Samhain traditionally marked the start of winter and the beginning of the “darker half” of the year.  While I’m sure some neopagans still celebrate in this spirit – though I suspect in a manner which would be entirely alien to any time-travelling ancient Celt – it has mostly been subsumed in popular culture by Halloween.

When I was a lad, I don’t recall any special marking of Halloween, beyond perhaps some of the then three TV channels scheduling a scary film safely after the watershed (and I was tucked up in bed).  However, in recent years its importance had gown in this country so that it now almost outshines the important local festival of arson and resistance to knavish Popery (which will be the name of my latest business venture: providing bowls of dried petals and spices for even the most staunchly Protestant of homes).  Am I alone in fearing that an important warning to the masses not to contemplate the violent overthrow of the State is being lost?

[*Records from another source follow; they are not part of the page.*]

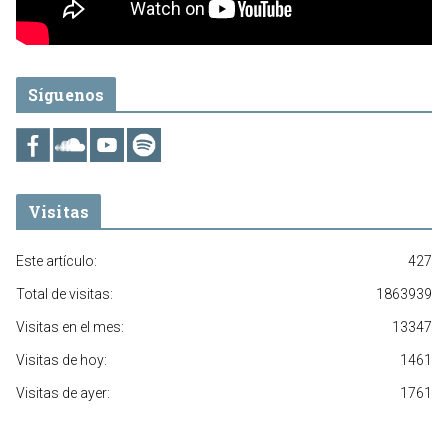
Síguenos
Visitas
Este artículo:
427
Total de visitas:
1863939
Visitas en el mes:
13347
Visitas de hoy:
1461
Visitas de ayer:
1761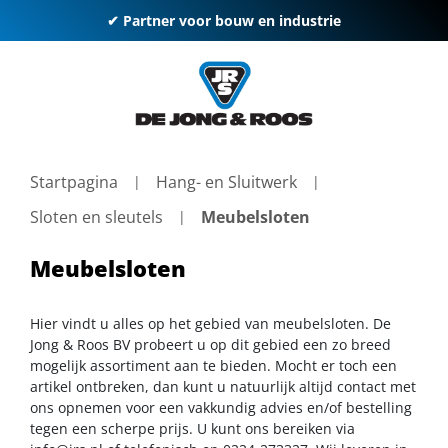
✔ Partner voor bouw en industrie
Startpagina
Hang- en Sluitwerk
Sloten en sleutels
Meubelsloten
Meubelsloten
Hier vindt u alles op het gebied van meubelsloten. De
Jong & Roos BV probeert u op dit gebied een zo breed
mogelijk assortiment aan te bieden. Mocht er toch een
artikel ontbreken, dan kunt u natuurlijk altijd contact met
ons opnemen voor een vakkundig advies en/of bestelling
tegen een scherpe prijs. U kunt ons bereiken via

No, today, Halloween offers an opportunity for young people dressed in scary (or merely atypical?) costumes to patrol the streets of our conurbations, great and small, seeking sweets with menaces.  This is very much not my bag – though Andrew Hunter Murray’s admission via Twitter that the only sweets he had available were high-cocoa dark chocolate was tempting, but I fear not widely practiced outside of his small corner of South London.  You might expect me as a curmudgeon of a certain age (spirit animal: Ed Reardon) to rail against this imported custom.  However, until the kids’ costumes include a functional flying broomstick, I can remain safely aloof from the hurly burly until it’s done (and any battles, lost and won) in my tiny first floor flat.  In fact, I was out on the streets while the local children were performing a parodic reenactment of their hunter-gatherer roots and it seemed that the whole process was surprisingly ecumenical.  I saw what appeared to be children from at least three of the world’s major faiths participating enthusiastically under the watchful eyes of their elders – which I feel must be good for social cohesion.

I celebrated the start of the darker half in the musical embrace of the ICP Orchestra: a curious Dutch chimera of chamber orchestra and jazz band.  ICP stands for Instant Composers Pool, but this knowledge did little to prepare me for the evening ahead.  Their music is very hard to describe but there were certainly elements of modern classical music – the odd hint of late Shostakovich perhaps – and of jazz.  I’d also throw in some Dada, manouche and mariachi and no doubt a whole lot more I didn’t recognise.  There was so much to take in, it was hard to believe there were only ten musicians – though about half played two instruments and there were occasional words(?) sung.  The concert also boasted the tattiest looking cello I have ever seen – it looked like it had been rescued from a skip moments before the gig started – but boy could it sing!  There was even an element of physical theatre – dare I say, dance – when the cellist (long past even the second flush of youth and perhaps retrieved from the same skip) conducted the band in a very unconventional manner for one of the pieces.  In the second half, when the band and audience had grown used to each other, there were even proper laughs.  Even when using a score, the music felt gloriously improvisational with order and chaos swirling around each other in a fertile maelstrom.  The ICP Orchestra have been going almost as long as I have – this year is their 50th anniversary – and some of them are clearly original members but there has been no slowing down in their musical creativity or physicality.  Even for a chap who goes to a lot of gigs, it was a unique night of incredible musical invention and fun.

As so often, I am forced to reflect on the musical riches on offer within 15 minutes of my door: if only a few more folk had taken a chance and swelled the rather modest audience.  Nonetheless, I shall continue my blog and Facebook proselytising in the hope of drawing a few more lost souls onto the right path: I can promise nothing for the next life, but plenty of enjoyable experiences in this one and a chance to get out of the house and meet some of your fellow hikers through this veil of tears!